Automatic Mixed Precision: Input type (torch.cuda.HalfTensor) and weight type (torch.FloatTensor) should be the same

Nimrod_Daniel · February 16, 2022, 1:18pm

Hi,
I’m trying to train using amp, but unfortunately I get the:
Input type (torch.cuda.HalfTensor) and weight type (torch.FloatTensor) should be the same
error. I’ve seen others had this problem, but only because they didn’t use autocast correctly, which is not the case here.

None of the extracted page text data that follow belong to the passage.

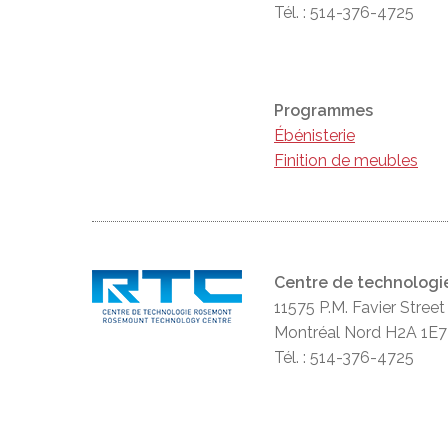
Tél. : 514-376-4725
Programmes
Ébénisterie
Finition de meubles
Centre de technolog
11575 P.M. Favier Street
Montréal Nord H2A 1E7
Tél. : 514-376-4725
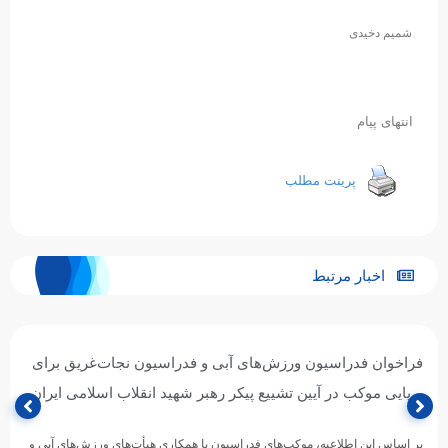
شمیم دخیدی
انتهای پیام
پرینت مطلب
اخبار مرتبط
فراخوان فدراسیون ورزش‌های آبی و فدراسیون نجات‌غریق برای
برپایی موکب در آیین تشییع پیکر رهبر شهید انقلاب اسلامی ایران
بر اساس این اطلاعیه، موکب‌های فدراسیون با همکاری هیأت‌های ورزش‌های آبی و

I created a following shorter code that reproduce the error:
(torch 1.10.2, python 3.6.9, T4 GPU)

import torch

import torch.nn as nn
import torch.nn.functional as F
from torch.optim import SGD
from torchvision import transforms,models
import torchvision.datasets as datasets

from torch.cuda.amp import GradScaler, autocast

device = torch.device(“cuda:0” if torch.cuda.is_available() else “cpu”)
print('device: ', device)

train_transform = transforms.Compose([
transforms.Resize(32),
transforms.RandomHorizontalFlip(p=.50),
transforms.ToTensor(),
transforms.Normalize([0.485, 0.456, 0.406], [0.229, 0.224, 0.225])])

test_transform = transforms.Compose([
transforms.Resize(32),
transforms.ToTensor(),
transforms.Normalize([0.485, 0.456, 0.406], [0.229, 0.224, 0.225])])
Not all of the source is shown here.